--- START ---

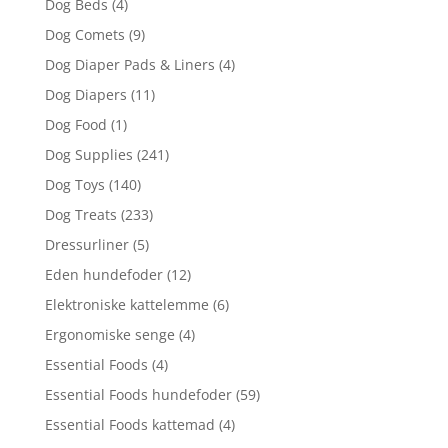
Dog Beds
(4)
Dog Comets
(9)
Dog Diaper Pads & Liners
(4)
Dog Diapers
(11)
Dog Food
(1)
Dog Supplies
(241)
Dog Toys
(140)
Dog Treats
(233)
Dressurliner
(5)
Eden hundefoder
(12)
Elektroniske kattelemme
(6)
Ergonomiske senge
(4)
Essential Foods
(4)
Essential Foods hundefoder
(59)
Essential Foods kattemad
(4)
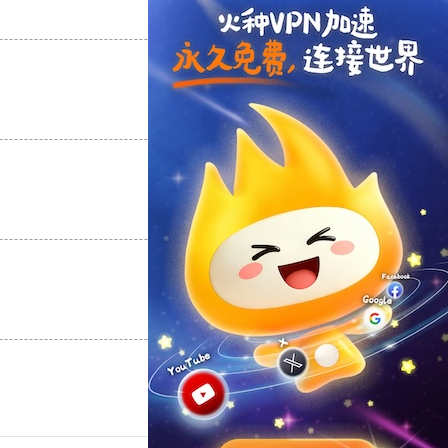
支持
[0]
反对
[0]
支持
[0]
反对
[0]
支持
[0]
反对
[0]
支持
[0]
反对
[0]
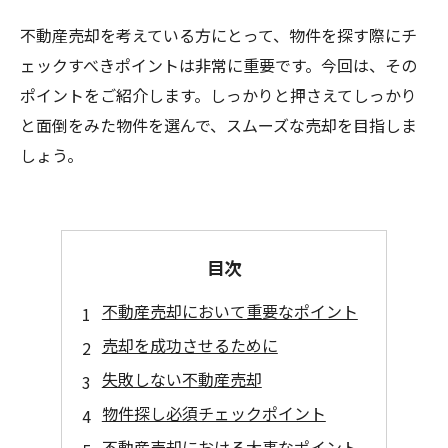
不動産売却を考えている方にとって、物件を探す際にチ
ェックすべきポイントは非常に重要です。今回は、その
ポイントをご紹介します。しっかりと押さえてしっかり
と面倒をみた物件を選んで、スムーズな売却を目指しま
しょう。
目次
不動産売却において重要なポイント
売却を成功させるために
失敗しない不動産売却
物件探し必須チェックポイント
不動産売却における大事なポイント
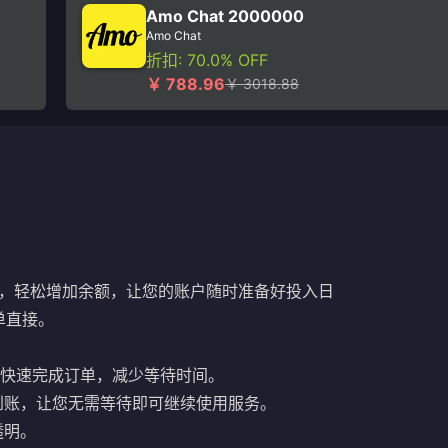
Amo Chat 2000000
Amo Chat
折扣: 70.0% OFF
￥ 788.96
￥ 3018.88
，轻松增加余额，让您的账户随时准备好投入日
单直接。
快速完成订单，减少等待时间。
到账，让您无需等待即可继续使用服务。
透明。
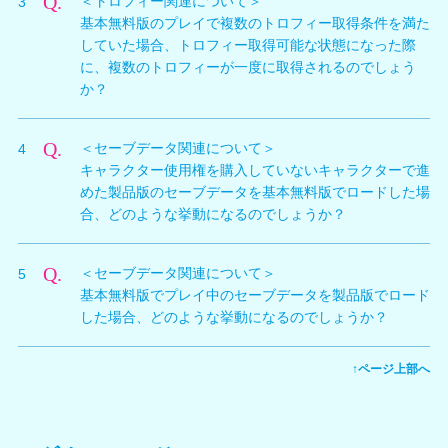
Q.
＜トロフィー関連について＞
3
（本体へのインストール）後にゲームを開始した時点
は「基本無料版」のまま変更されません。
基本無料版のプレイで複数のトロフィー取得条件を満た
で、トロフィーが取得可能になります。
していた場合、トロフィー取得可能な状態になった際
に、複数のトロフィーが一度に取得されるのでしょう
か？
A.
トロフィーが有効になった後に、「各トロフィーを達成
Q.
＜セーブデータ関連について＞
4
するための条件をゲームプレイの中で改めて満たしたと
キャラクター使用権を購入していないキャラクターで進
き」に、該当するトロフィーが取得されます。
めた製品版のセーブデータを基本無料版でロードした場
例）「ビーチバレーを10勝する」の場合は、トロ
合、どのような挙動になるのでしょうか？
フィーが有効になった後で、ビーチバレーをプレイ
A.
して勝利したら開放されます。
購入していないキャラクターのセーブデータでは、バカ
Q.
＜セーブデータ関連について＞
5
ンスの続きを遊ぶことはできません。 購入していない
なお、トロフィーは製品版と共通となっておりますの
基本無料版でプレイ中のセーブデータを製品版でロード
キャラクターのセーブデータでバカンスを始めようとし
で、既に製品版でトロフィーが取得済みの場合は基本無
した場合、どのような挙動になるのでしょうか？
た場合、新しくゲームを始める（進行中のバカンスを途
料版で条件を満たしても取得は行われません。
中終了させる）かどうかの確認メッセージウィンドウが
A.
基本無料版と製品版のセーブデータは共通となっている
表示されます。
↑ページ上部へ
ため、そのままロード／継続プレイが可能です。
上記ウィンドウで「新しく始める」を選択した場合、進
行中のバカンスは途中終了扱いとなり、新規のバカンス
を始めることになります。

--- END ---

-- What the task requires --
With the entries above as the source, set down exactly the lines from the one holding "基本無料版と製品版のセーブデータは共通となっている" through the last line, both ends included.

-- Response box --
基本無料版と製品版のセーブデータは共通となっている
表示されます。
↑ページ上部へ
ため、そのままロード／継続プレイが可能です。
上記ウィンドウで「新しく始める」を選択した場合、進
行中のバカンスは途中終了扱いとなり、新規のバカンス
を始めることになります。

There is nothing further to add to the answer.